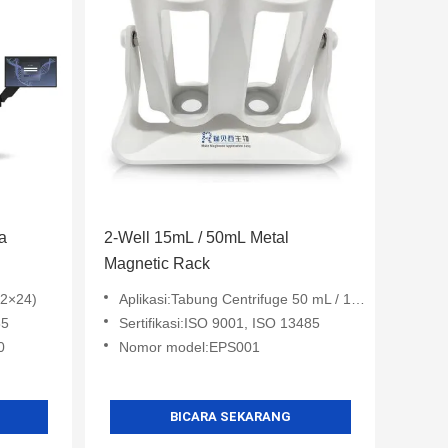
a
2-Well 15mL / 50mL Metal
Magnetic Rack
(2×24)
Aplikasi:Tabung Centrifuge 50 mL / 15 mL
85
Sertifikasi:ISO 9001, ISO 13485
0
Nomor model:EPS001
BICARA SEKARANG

---

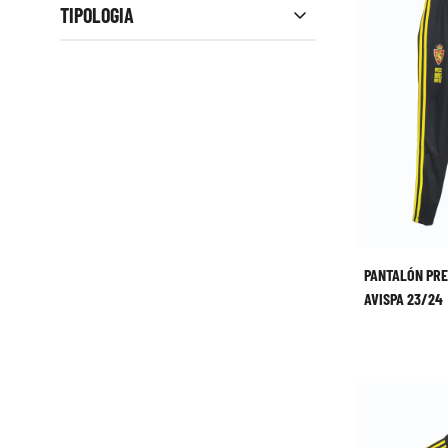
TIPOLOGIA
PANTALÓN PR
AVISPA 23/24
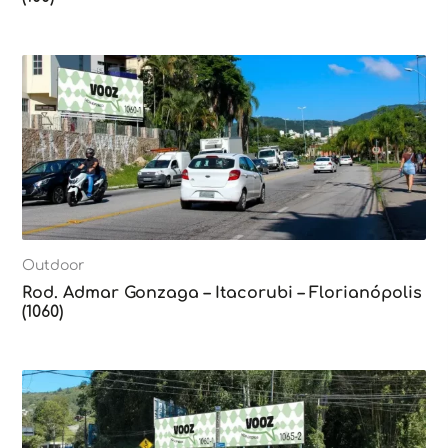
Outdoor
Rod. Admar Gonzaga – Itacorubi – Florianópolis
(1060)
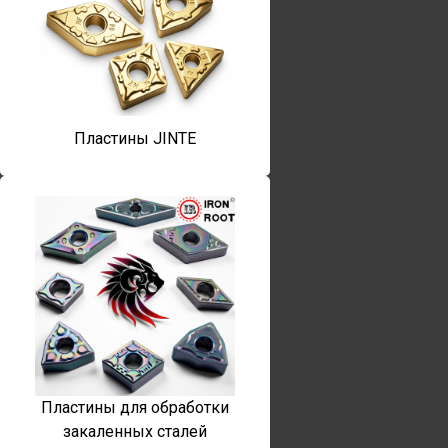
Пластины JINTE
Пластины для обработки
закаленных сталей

Your task:
The output should be exactly the lines above from the line containing "Пластины JINTE" to the line containing "закаленных сталей", inclusive, with no other lines.

Written solution:
Пластины JINTE
Пластины для обработки
закаленных сталей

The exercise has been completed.